What challenges did your face during your tenure as dean?

Leadership always presents challenges. One of the greatest challenges was the management of expectations on the part of the faculty. The demographics of the School was significantly changing. Most of the faculty (myself included) had been recruited during times of very rapid growth. The students we worked with, both undergraduate and graduate, were primarily older than the traditional college student, worked full or part-time, and commuted to school. There were some full-time undergraduate students but no full-time graduate students. This was rapidly changing. Dormitories were being built, green spaces created, calls for student organizations were being heard and the entire culture of the UAB seemed to be evolving from the commuter college to a more traditional campus. This demanded different ways of operating in the School, and we were not prepared for many of the changes.

What accomplishments are you most proud of?

As mentioned above, my primary charge after a year of chaos at the leadership level of the School was to settle things down, to mend the ruffled feathers of the University of Alabama and proceed with all due speed to recruit a permanent dean.
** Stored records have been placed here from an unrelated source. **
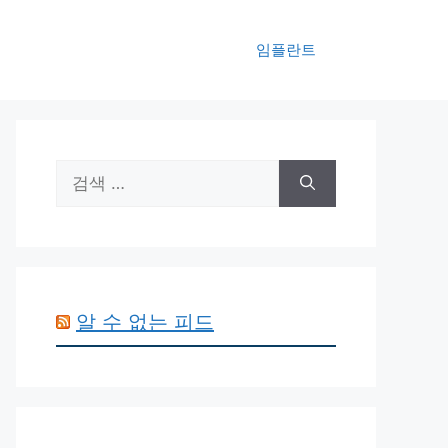
임플란트
검
색:
알 수 없는 피드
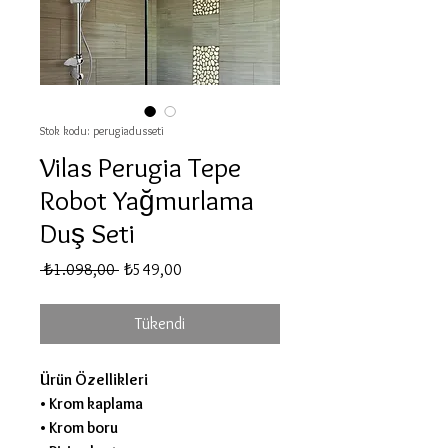
Stok kodu: perugiadusseti
Vilas Perugia Tepe
Robot Yağmurlama
Duş Seti
Normal
İndirimli
 ₺1.098,00 
₺549,00
Fiyat
Fiyat
Tükendi
Ürün Özellikleri
• Krom kaplama
• Krom boru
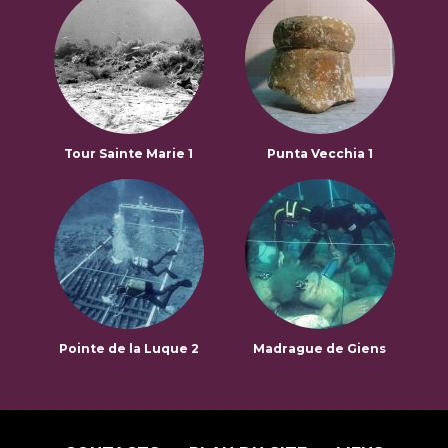
Tour Sainte Marie 1
Punta Vecchia 1
Pointe de la Luque 2
Madrague de Giens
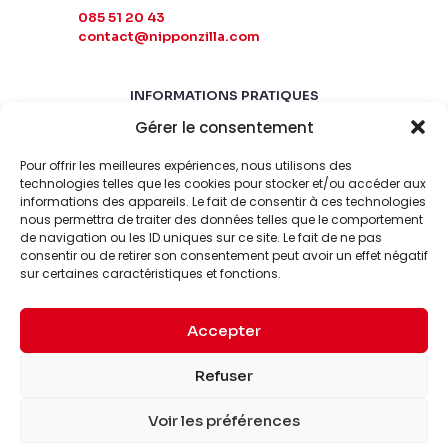
085 51 20 43
contact@nipponzilla.com
INFORMATIONS PRATIQUES
Gérer le consentement
MARDI-SAMEDI
10:00 - 18:00
Pour offrir les meilleures expériences, nous utilisons des
LUNDI-DIMANCHE
technologies telles que les cookies pour stocker et/ou accéder aux
informations des appareils. Le fait de consentir à ces technologies
FERMÉ
nous permettra de traiter des données telles que le comportement
de navigation ou les ID uniques sur ce site. Le fait de ne pas
consentir ou de retirer son consentement peut avoir un effet négatif
sur certaines caractéristiques et fonctions.
Accepter
© 2026 Nipponzilla. Tous
Mentions
Refuser
droits réservés.
légales
Voir les préférences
Fortunately, having been on the faculty for 25 years prior to my appointment as interim dean, faculty members seemed to accept me as one of their own and were supportive of efforts to re-establish operational stability in our programs. Associate Dean Bob Scott and I spent much of our time early in my tenure going back and forth with the administration of the business school at UA resolving conflicts that had erupted during the past year. And although we had a less-than-successful search for a permanent dean on our first attempt, we were incredibly fortunate on our second try in recruiting and hiring Dr. Robert Holmes, a proven leader, to come to Birmingham and guide the continuing development of the School. 

Students campusTwo other accomplishments also resulted in a degree of pride. Although as a faculty member I had been somewhat skeptical about the sudden increase in overhead that took place in the prior year, there were two developments that gave me a great feeling of accomplishment. The first was the creation of a Career Center. As noted above, we had always viewed our students as not needing assistance in job placement. Our outdated view was that virtually all our students were working full-time, had promising jobs and did not need assistance in placement. That was a big mistake, and creating a Career Center was tangible evidence that we recognized the new reality.
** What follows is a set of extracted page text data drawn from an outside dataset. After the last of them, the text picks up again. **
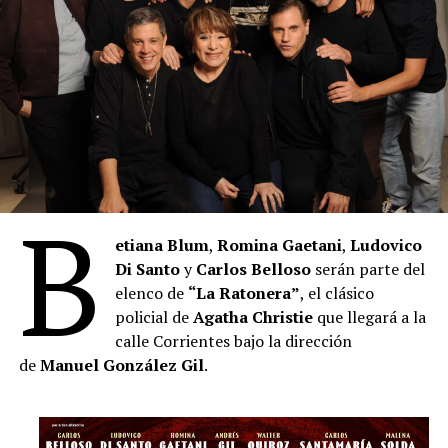
B
etiana Blum
,
Romina Gaetani
,
Ludovico
Di Santo
y
Carlos Belloso
serán parte del
elenco de
“La Ratonera”
, el clásico
policial de
Agatha Christie
que llegará a la
calle Corrientes bajo la dirección
de
Manuel González Gil
.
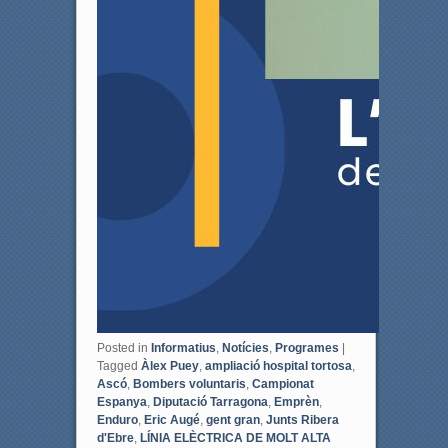
Posted in
Informatius
,
Notícies
,
Programes
|
Tagged
Àlex Puey
,
ampliació hospital tortosa
,
Ascó
,
Bombers voluntaris
,
Campionat
Espanya
,
Diputació Tarragona
,
Emprèn
,
Enduro
,
Eric Augé
,
gent gran
,
Junts Ribera
d'Ebre
,
LÍNIA ELÈCTRICA DE MOLT ALTA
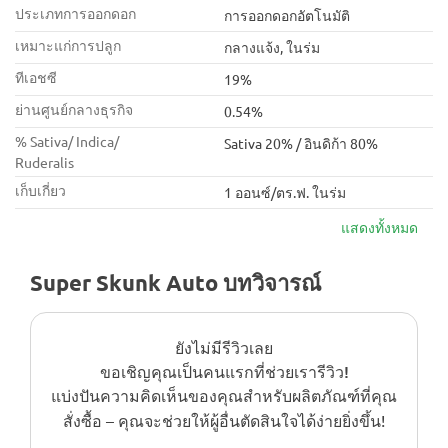
ประเภทการออกดอก
การออกดอกอัตโนมัติ
เหมาะแก่การปลูก
กลางแจ้ง, ในร่ม
ทีเอชซี
19%
ย่านศูนย์กลางธุรกิจ
0.54%
% Sativa/ Indica/
Sativa 20% / อินดิก้า 80%
Ruderalis
เก็บเกี่ยว
1 ออนซ์/ตร.ฟ. ในร่ม
แสดงทั้งหมด
Super Skunk Auto บทวิจารณ์
ยังไม่มีรีวิวเลย
ขอเชิญคุณเป็นคนแรกที่ช่วยเรารีวิว!
แบ่งปันความคิดเห็นของคุณสำหรับผลิตภัณฑ์ที่คุณ
สั่งซื้อ – คุณจะช่วยให้ผู้อื่นตัดสินใจได้ง่ายยิ่งขึ้น!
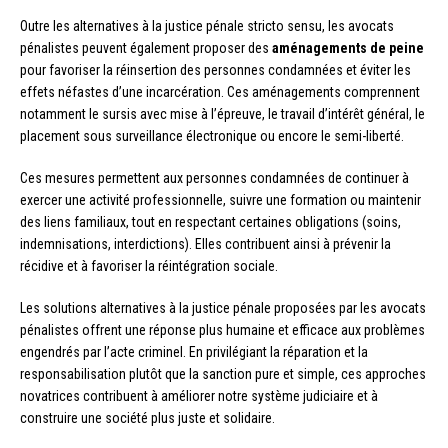
Outre les alternatives à la justice pénale stricto sensu, les avocats
pénalistes peuvent également proposer des
aménagements de peine
pour favoriser la réinsertion des personnes condamnées et éviter les
effets néfastes d’une incarcération. Ces aménagements comprennent
notamment le sursis avec mise à l’épreuve, le travail d’intérêt général, le
placement sous surveillance électronique ou encore le semi-liberté.
Ces mesures permettent aux personnes condamnées de continuer à
exercer une activité professionnelle, suivre une formation ou maintenir
des liens familiaux, tout en respectant certaines obligations (soins,
indemnisations, interdictions). Elles contribuent ainsi à prévenir la
récidive et à favoriser la réintégration sociale.
Les solutions alternatives à la justice pénale proposées par les avocats
pénalistes offrent une réponse plus humaine et efficace aux problèmes
engendrés par l’acte criminel. En privilégiant la réparation et la
responsabilisation plutôt que la sanction pure et simple, ces approches
novatrices contribuent à améliorer notre système judiciaire et à
construire une société plus juste et solidaire.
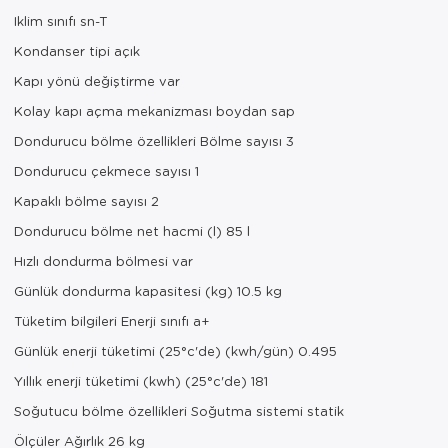
Iklim sınıfı sn-T
Kondanser tipi açık
Kapı yönü değiştirme var
Kolay kapı açma mekanizması boydan sap
Dondurucu bölme özellikleri Bölme sayısı 3
Dondurucu çekmece sayısı 1
Kapaklı bölme sayısı 2
Dondurucu bölme net hacmi (l) 85 l
Hızlı dondurma bölmesi var
Günlük dondurma kapasitesi (kg) 10.5 kg
Tüketim bilgileri Enerji sınıfı a+
Günlük enerji tüketimi (25°c'de) (kwh/gün) 0.495
Yıllık enerji tüketimi (kwh) (25°c'de) 181
Soğutucu bölme özellikleri Soğutma sistemi statik
Ölçüler Ağırlık 26 kg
The second major accomplishment had to do with the university technology fee. During the previous year, the School of Business had become hopelessly behind the curve in terms of technology. Our computers were several generations old, our computer lab was totally insufficient, and software was lacking. Leapfrogging several generations and getting technologically updated seemed impossible. Then the UAB enacted a technology fee on all students. Associate Dean Scott, the School’s IT staff, and I committed to designating every penny of the technology fee to student-based technology improvements. The students were paying the fee and we were committed to seeing that they enjoyed the benefits. Over the next two years we moved from hopelessly outdated to second to none regarding technology.

Do you have a message for current students? Faculty and staff?
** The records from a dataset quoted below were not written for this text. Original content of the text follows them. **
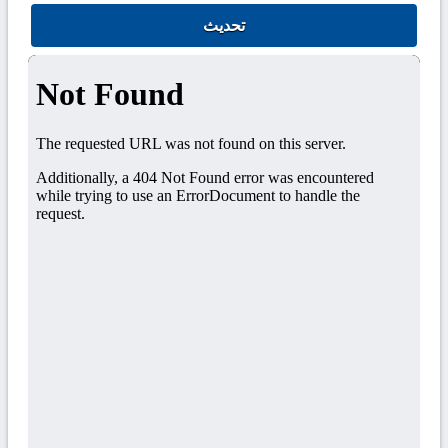
تحديث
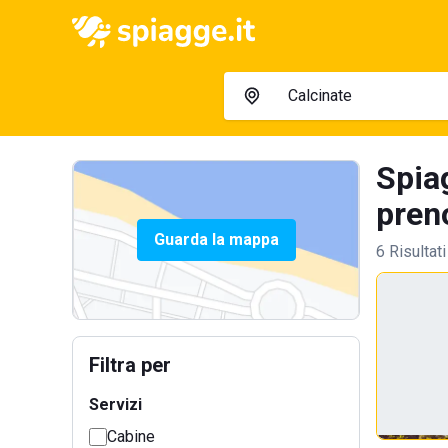
Spia
preno
Guarda la mappa
6 Risultati
Filtra per
Servizi
Cabine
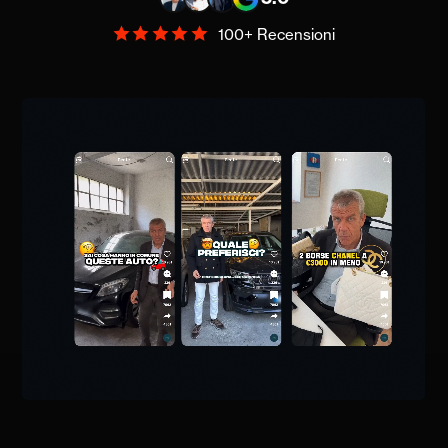
100+ Recensioni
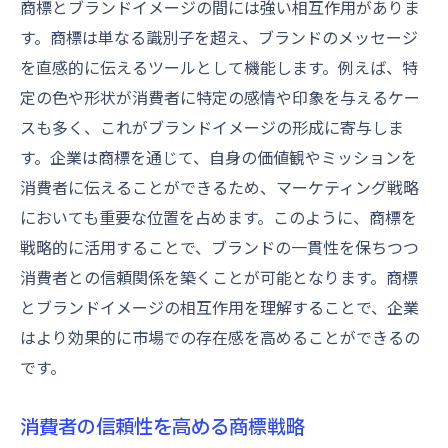
商標とブランドイメージの間には強い相互作用がありま
す。商標は単なる識別子を超え、ブランドのメッセージ
を直感的に伝えるツールとして機能します。例えば、特
定の色や形状が消費者に特定の感情や印象を与えるケー
スも多く、これがブランドイメージの形成に寄与しま
す。企業は商標を通じて、自身の価値観やミッションを
消費者に伝えることができるため、マーケティング戦略
においても重要な位置を占めます。このように、商標を
戦略的に活用することで、ブランドの一貫性を保ちつつ
消費者との信頼関係を築くことが可能となります。商標
とブランドイメージの相互作用を理解することで、企業
はより効果的に市場での存在感を高めることができるの
です。
消費者の信頼性を高める商標戦略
My primary message to students, faculty, and staff would be to enjoy what you have. Each time I walk into the new Collat School of Business I am overcome with how far we have come. In 50 years we have come from a second floor in a depreciating building to one of the most magnificent buildings on campus. New programs have been created and implemented and offer opportunities to more and more students while the new programs offer new opportunities for faculty research as well.

What are you looking forward to Collat accomplishing in the future?

At this point our future seems unlimited. Collat now enjoys exceptional leadership, devoted faculty and staff, and more support from the business community than at any time in its history. The building stands as a monument to and evidence of this support. Hopefully, the Collat/business community partnership will remain as strong as it is today.